> _Problem to solve_:
Locate the string "under" in the records below. Copy every line where it occurs.

> _Supplied information_:
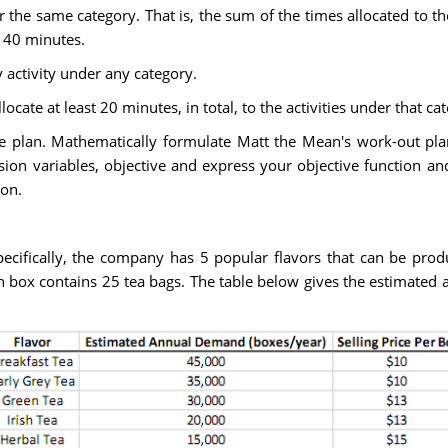
the same category. That is, the sum of the times allocated to the
 40 minutes.
 activity under any category.
llocate at least 20 minutes, in total, to the activities under that ca
the plan. Mathematically formulate Matt the Mean's work-out pl
on variables, objective and express your objective function and 
ion.
ecifically, the company has 5 popular flavors that can be pro
box contains 25 tea bags. The table below gives the estimated a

> _Output of the exercise_:
 activity under any category.
llocate at least 20 minutes, in total, to the activities under that ca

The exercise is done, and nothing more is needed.